The UK will be “complicit” in increasing the risk of future pandemics if post-Brexit trade deals do not protect nature and support sustainable farming, WWF warned.
A new report from the conservation charity said the destruction of forests and other natural habitats and intensive farming are creating perfect conditions for another pandemic to emerge.
Covid-19 and other recent epidemics such as HIV, Sars and Ebola are “zoonotic” diseases which can be traced back to viruses that leap from animals to people, and the risk of wildlife and humans coming into contact with each other is on the rise, WWF warned.
Unsustainable food systems are driving large-scale conversion of land from forests and savanna to agriculture, in particular to meet increased demand for meat and dairy, the report said.
This encroachment is putting pressure on natural resources and bringing people, livestock and wildlife closer together, pushing up the chance of diseases moving from wild animals to humans.

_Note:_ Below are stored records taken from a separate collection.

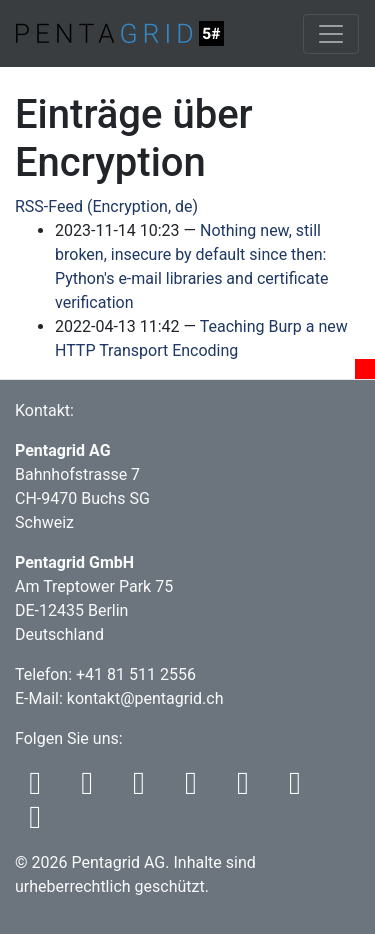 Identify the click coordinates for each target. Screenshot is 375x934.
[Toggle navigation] (331, 34)
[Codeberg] (197, 788)
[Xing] (39, 822)
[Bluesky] (145, 788)
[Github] (249, 788)
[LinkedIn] (299, 788)
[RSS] (41, 788)
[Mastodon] (93, 788)
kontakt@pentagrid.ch (145, 698)
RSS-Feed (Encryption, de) (106, 206) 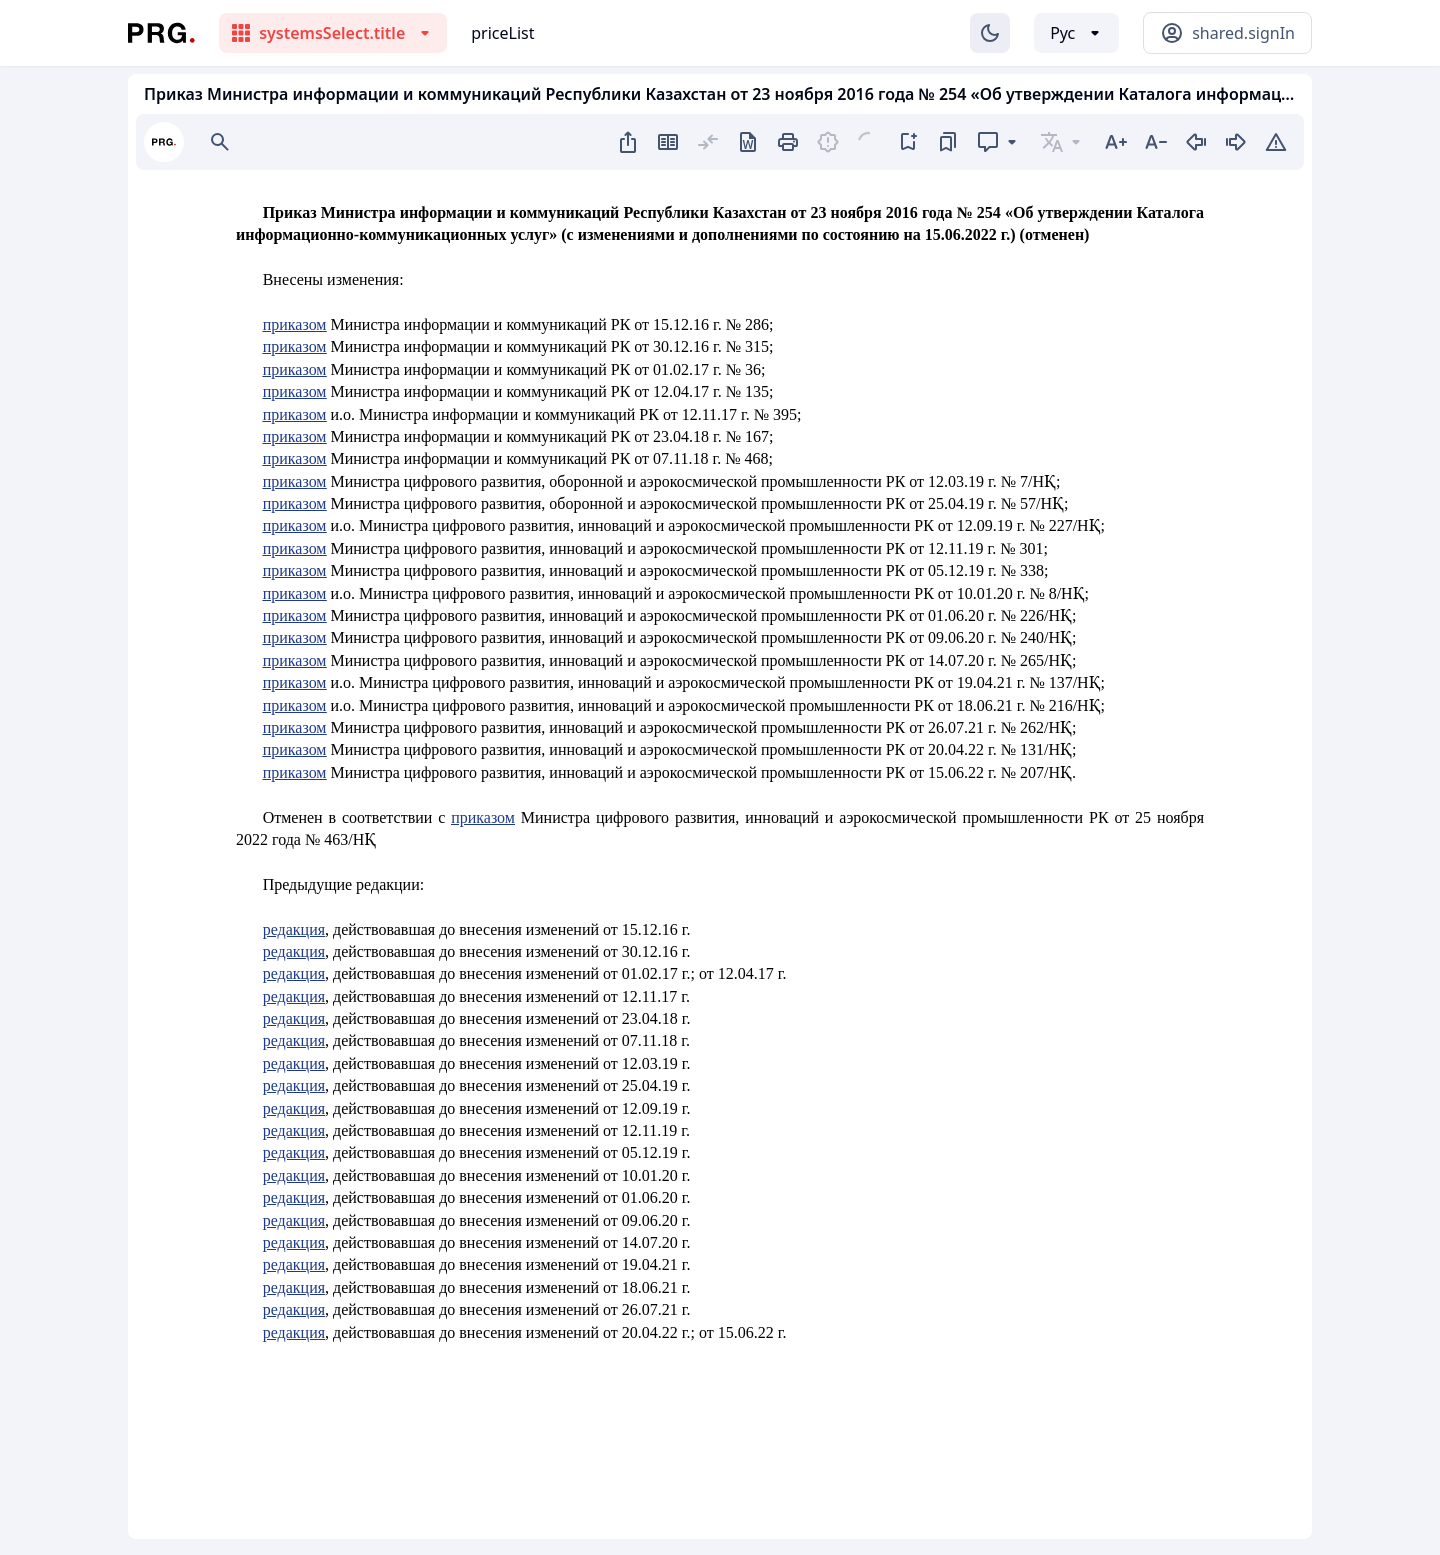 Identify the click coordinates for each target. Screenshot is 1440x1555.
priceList (502, 33)
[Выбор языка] (1076, 33)
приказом (295, 324)
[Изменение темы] (990, 33)
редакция (294, 929)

The illegal trade in wildlife, low food standards and intensive livestock farming can also facilitate outbreaks and rapid spread of diseases.
The modern globalised world means an increasing probability new diseases can become devastating pandemics such as Covid-19, with serious impacts on health, livelihoods, the economy and food security, the report said.
In the UK, concerns have been raised that post-Brexit trade deals could allow the import of food produced with lower welfare or environmental standards than allowed here, and undercut British farmers.
WWF said UK efforts to strike new agreements with countries risked not only driving down food and environmental standards of imported products, but also being complicit in future pandemics unless the trade deals help reverse habitat destruction and ensure a move to sustainable farming globally.
The charity is calling on International Trade Secretary Liz Truss and Environment Secretary George Eustice to enshrine in law requirements that imports to the UK meet the highest standards, including efforts to make sure products and supply chains are not driving habitat destruction overseas.
Tanya Steele, chief executive at WWF-UK, said: “We cannot be complicit in increasing the risk of the next pandemic.
“We need strong legislation and trade deals that stop us importing food that is the result of rampant deforestation or whose production ignores poor welfare and environmental standards in producer countries.
“The Government has a golden opportunity to make transformative, world-leading change happen and ensure a green and just recovery.”
“We need to work at every level with nature, not against it, to prevent another global health crisis,” she urged.
At the international level, the Covid-19: Urgent Call to Protect People and Nature report is calling for governments to commit to a “new deal for nature and people” that halts and reverses the loss of nature.
WWF is also calling for an end to land conversion, deforestation and habitat fragmentation, while sustainably feeding a growing global population, as well as a halt to the high-risk illegal wildlife trade and more enforcement to prevent wildlife trafficking.